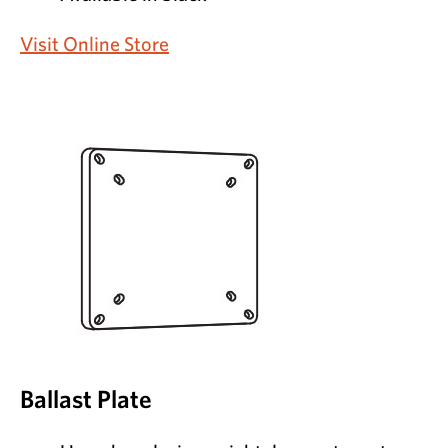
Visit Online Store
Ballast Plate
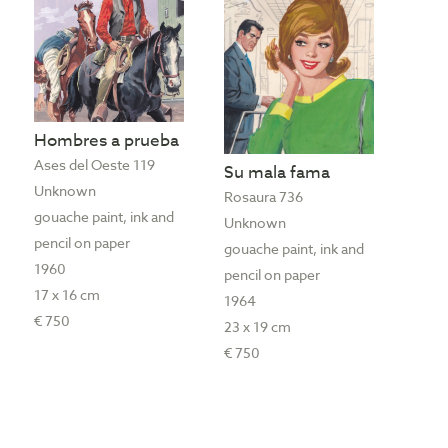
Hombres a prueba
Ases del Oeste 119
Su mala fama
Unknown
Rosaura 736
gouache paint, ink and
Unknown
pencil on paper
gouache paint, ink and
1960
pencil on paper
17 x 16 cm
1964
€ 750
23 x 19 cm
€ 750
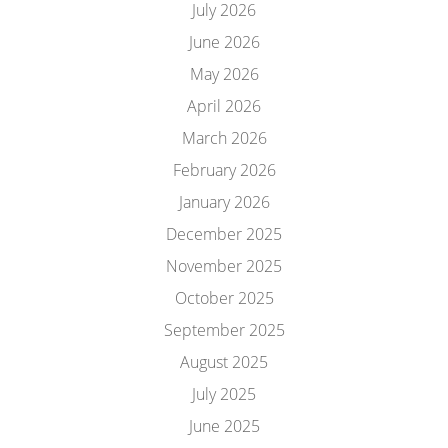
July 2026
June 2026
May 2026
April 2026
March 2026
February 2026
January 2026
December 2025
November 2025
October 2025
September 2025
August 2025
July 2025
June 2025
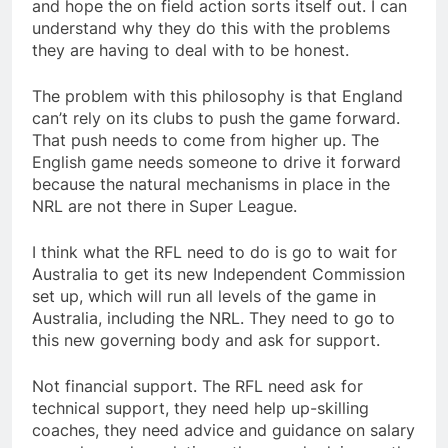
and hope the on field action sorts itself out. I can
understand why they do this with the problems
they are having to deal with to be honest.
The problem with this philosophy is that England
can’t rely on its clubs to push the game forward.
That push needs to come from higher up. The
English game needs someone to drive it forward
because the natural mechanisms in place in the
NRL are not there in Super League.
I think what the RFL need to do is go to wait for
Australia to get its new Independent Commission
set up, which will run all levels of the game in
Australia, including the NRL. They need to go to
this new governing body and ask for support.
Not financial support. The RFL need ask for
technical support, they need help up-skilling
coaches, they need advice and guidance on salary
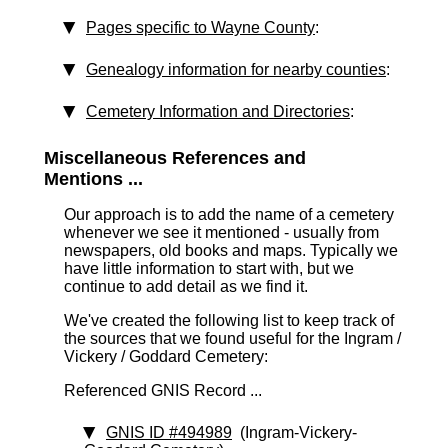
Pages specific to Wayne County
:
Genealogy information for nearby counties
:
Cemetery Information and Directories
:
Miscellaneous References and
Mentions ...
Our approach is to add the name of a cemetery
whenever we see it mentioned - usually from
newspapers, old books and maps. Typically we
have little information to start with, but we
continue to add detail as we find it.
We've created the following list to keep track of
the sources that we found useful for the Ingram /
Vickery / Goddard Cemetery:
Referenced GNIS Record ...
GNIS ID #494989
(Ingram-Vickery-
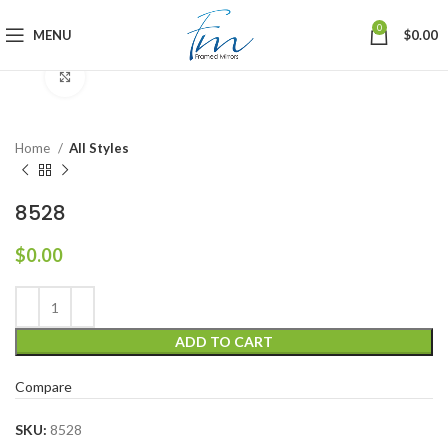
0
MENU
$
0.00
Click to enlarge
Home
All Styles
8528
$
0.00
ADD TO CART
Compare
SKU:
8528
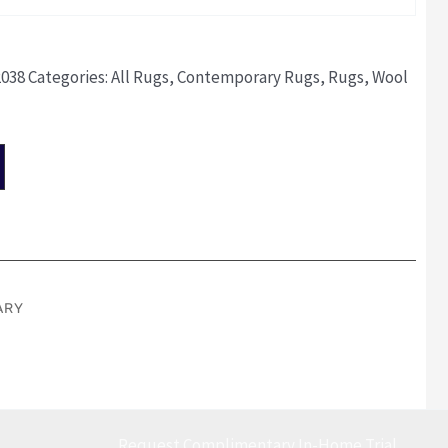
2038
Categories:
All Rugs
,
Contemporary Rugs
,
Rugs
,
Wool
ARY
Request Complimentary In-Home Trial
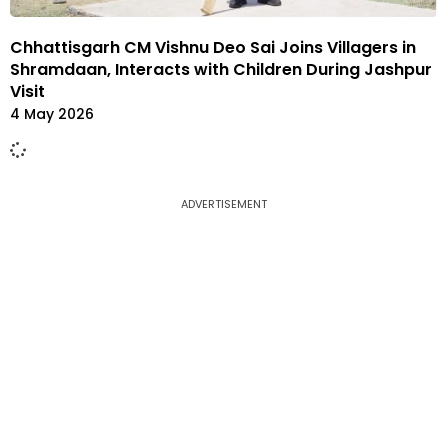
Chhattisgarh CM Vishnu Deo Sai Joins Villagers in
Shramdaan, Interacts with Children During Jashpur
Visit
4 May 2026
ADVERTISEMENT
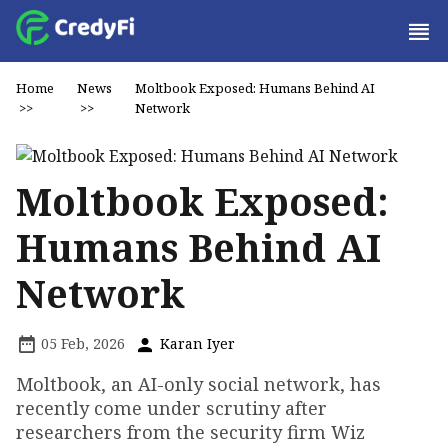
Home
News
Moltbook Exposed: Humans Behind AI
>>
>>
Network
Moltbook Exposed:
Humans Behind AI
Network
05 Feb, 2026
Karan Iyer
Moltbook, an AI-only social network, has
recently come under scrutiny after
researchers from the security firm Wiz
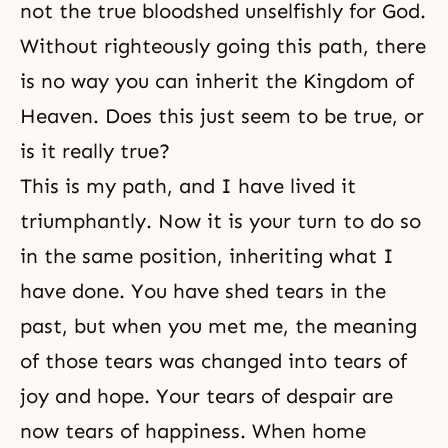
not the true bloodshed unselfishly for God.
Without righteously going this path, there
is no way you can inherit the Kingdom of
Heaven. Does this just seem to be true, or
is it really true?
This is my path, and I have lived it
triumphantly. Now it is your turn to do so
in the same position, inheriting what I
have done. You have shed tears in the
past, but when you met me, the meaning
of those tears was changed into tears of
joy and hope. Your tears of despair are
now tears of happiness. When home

--------------------------------------------------

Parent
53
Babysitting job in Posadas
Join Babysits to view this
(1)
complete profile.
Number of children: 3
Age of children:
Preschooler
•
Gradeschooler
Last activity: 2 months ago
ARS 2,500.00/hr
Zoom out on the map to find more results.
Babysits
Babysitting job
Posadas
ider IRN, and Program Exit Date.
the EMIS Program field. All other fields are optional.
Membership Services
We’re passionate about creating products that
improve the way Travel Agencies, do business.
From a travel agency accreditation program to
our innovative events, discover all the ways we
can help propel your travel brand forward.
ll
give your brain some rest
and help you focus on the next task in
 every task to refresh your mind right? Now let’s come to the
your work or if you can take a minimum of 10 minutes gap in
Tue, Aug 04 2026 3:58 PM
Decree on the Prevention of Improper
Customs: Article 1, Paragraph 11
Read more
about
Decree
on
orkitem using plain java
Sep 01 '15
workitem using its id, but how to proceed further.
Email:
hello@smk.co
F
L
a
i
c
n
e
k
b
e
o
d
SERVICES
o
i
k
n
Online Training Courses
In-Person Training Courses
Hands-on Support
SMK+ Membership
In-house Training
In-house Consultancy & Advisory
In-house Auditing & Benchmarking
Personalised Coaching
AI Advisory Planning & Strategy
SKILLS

--------------------------------------------------

### Task to carry out
Repeat only the stretch of data above that runs from the line with "Visit Online Store" to the line with "We've created the". Keep both end lines; exclude pictures.

### The answer
Visit Online Store
Ballast Plate
Hombres a prueba
Ases del Oeste 119
Su mala fama
Unknown
Rosaura 736
gouache paint, ink and
Unknown
pencil on paper
gouache paint, ink and
1960
pencil on paper
17 x 16 cm
1964
€ 750
23 x 19 cm
€ 750
July 2026
June 2026
May 2026
April 2026
March 2026
February 2026
January 2026
December 2025
November 2025
October 2025
September 2025
August 2025
July 2025
June 2025
and hope the on field action sorts itself out. I can
understand why they do this with the problems
they are having to deal with to be honest.
The problem with this philosophy is that England
can’t rely on its clubs to push the game forward.
That push needs to come from higher up. The
English game needs someone to drive it forward
because the natural mechanisms in place in the
NRL are not there in Super League.
I think what the RFL need to do is go to wait for
Australia to get its new Independent Commission
set up, which will run all levels of the game in
Australia, including the NRL. They need to go to
this new governing body and ask for support.
Not financial support. The RFL need ask for
technical support, they need help up-skilling
coaches, they need advice and guidance on salary
Pages specific to Wayne County
:
Genealogy information for nearby counties
:
Cemetery Information and Directories
:
Miscellaneous References and
Mentions ...
Our approach is to add the name of a cemetery
whenever we see it mentioned - usually from
newspapers, old books and maps. Typically we
have little information to start with, but we
continue to add detail as we find it.
We've created the following list to keep track of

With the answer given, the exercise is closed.